L'eccessiva assunzione del fruttosio induce le caratteristiche della sindrome metabolica in uomini adulti in buona salute: ruolo di acido urico nella risposta ipertesa.

FONDO: L'eccessiva assunzione del fruttosio causa la sindrome metabolica in animali e può parzialmente essere impedita abbassando il livello dell'acido urico. Abbiamo verificato l'ipotesi che il fruttosio potrebbe indurre le caratteristiche della sindrome metabolica in uomini adulti e se questo è protetto dal allopurinol. METODI: Una prova randomizzata e controllata di 74 uomini adulti che erano giornalmente fruttosio amministrato di 200 g per 2 settimane con o senza il allopurinol. Le misure primarie hanno compreso i cambiamenti nella pressione sanguigna ambulatoria (BP), lipidi a digiuno, glucosio ed insulina, indice di modello omeostatico, indice di massa corporea e criteri di valutazione (HOMA) per la sindrome metabolica. RISULTATI: L'ingestione di fruttosio ha provocato un aumento in BP ambulatorio (Hg di 5+/-2 e di 7+/-2 millimetro per BP sistolico (SBP) e diastolico (DBP), P<0.004 e P<0.007, rispettivamente). I trigliceridi a digiuno medi sono aumentato rispettivamente di 0.62+/-0.23 mmole l (- 1) (mg 55+/-20 per 100 ml), mentre il colesterolo della lipoproteina ad alta densità è diminuito da 0.06+/-0.02 mmole l (- 1) (2.5+/-0.7 mg per 100 ml), P<0.002 e P<0.001. Insulina di digiuno ed indici di HOMA aumentati significativamente, mentre il livello del glucosio del plasma non è cambiato.
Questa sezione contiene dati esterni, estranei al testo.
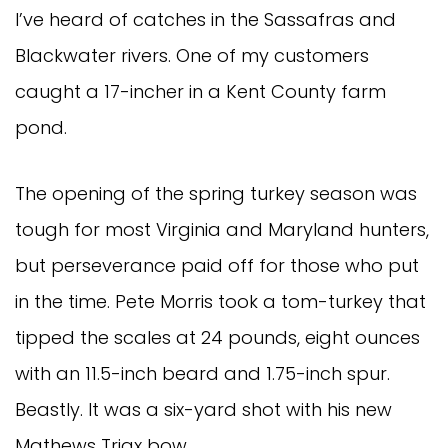
I’ve heard of catches in the Sassafras and
Blackwater rivers. One of my customers
caught a 17-incher in a Kent County farm
pond.
The opening of the spring turkey season was
tough for most Virginia and Maryland hunters,
but perseverance paid off for those who put
in the time. Pete Morris took a tom-turkey that
tipped the scales at 24 pounds, eight ounces
with an 11.5-inch beard and 1.75-inch spur.
Beastly. It was a six-yard shot with his new
Mathews Triax bow.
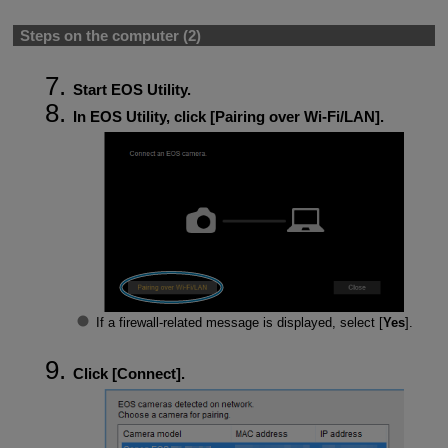
Steps on the computer (2)
Start EOS Utility.
In EOS Utility, click [
Pairing over Wi-Fi/LAN
].
If a firewall-related message is displayed, select [
Yes
].
Click [
Connect
].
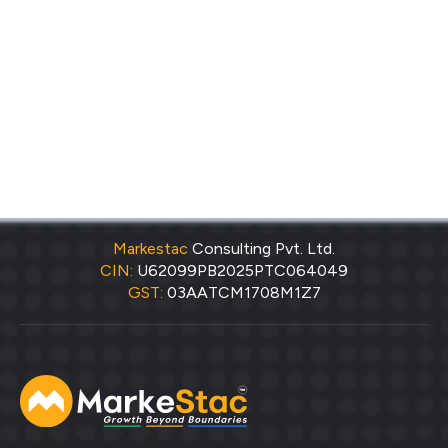
Markestac
Consulting Pvt. Ltd.
CIN:
U62099PB2025PTC064049
GST:
03AATCM1708M1Z7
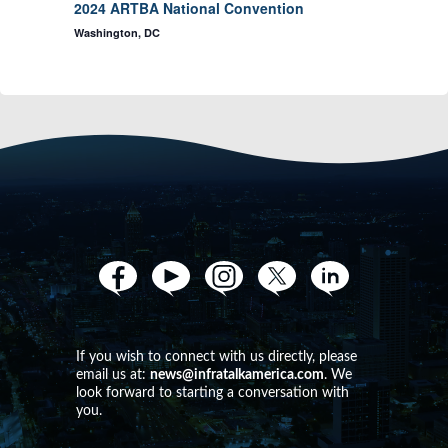
d
2024 ARTBA National Convention
o
Washington, DC
V
n
i
e
w
s
N
If you wish to connect with us directly, please
email us at:
news@infratalkamerica.com
. We
a
look forward to starting a conversation with
you.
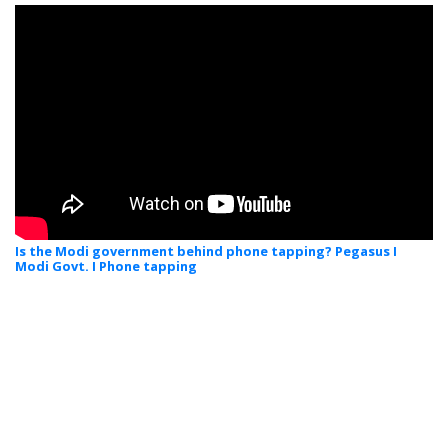
Is the Modi government behind phone tapping? Pegasus I
Modi Govt. I Phone tapping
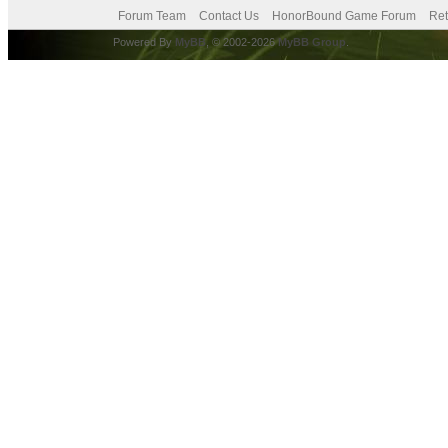
Forum Team
Contact Us
HonorBound Game Forum
Ret
Powered By
MyBB
, © 2002-2026
MyBB Group
.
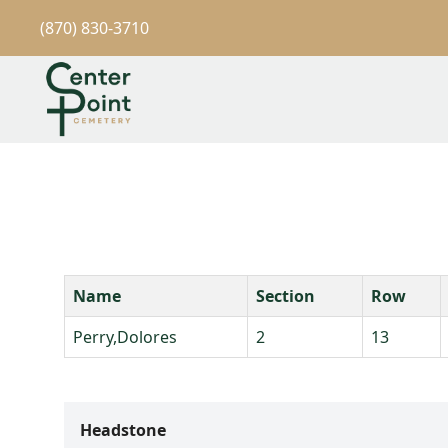
(870) 830-3710
Name
Section
Row
Perry,Dolores
2
13
Headstone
Tutti i test di funzionalità epatica hanno mostrato un aumento nei valori. La sindrome metabolica è aumentato di 25-33% secondo i criteri. Allopurinol ha abbassato il livello dell'acido urico del siero (P<0.0001) ed ha impedito l'aumento in 24 DBP ambulatori di h e giorno SBP e DBP. Il trattamento di Allopurinol non ha ridotto HOMA o i livelli di digiuno del trigliceride del plasma, ma al il controllo relativo abbassato del colesterolo della lipoproteina a bassa densità (P<0.02) ed anche impedito l'aumento nella sindrome metabolica recentemente diagnosticata (0-2%, P=0.009). CONCLUSIONI: Le dosi elevate di fruttosio alzano BP e causano le caratteristiche della sindrome metabolica. L'abbassamento del livello dell'acido urico impedisce l'aumento nella pressione sanguigna arteriosa media. L'eccessiva assunzione di fruttosio può avere un ruolo nelle epidemie correnti dell'obesità e del diabete.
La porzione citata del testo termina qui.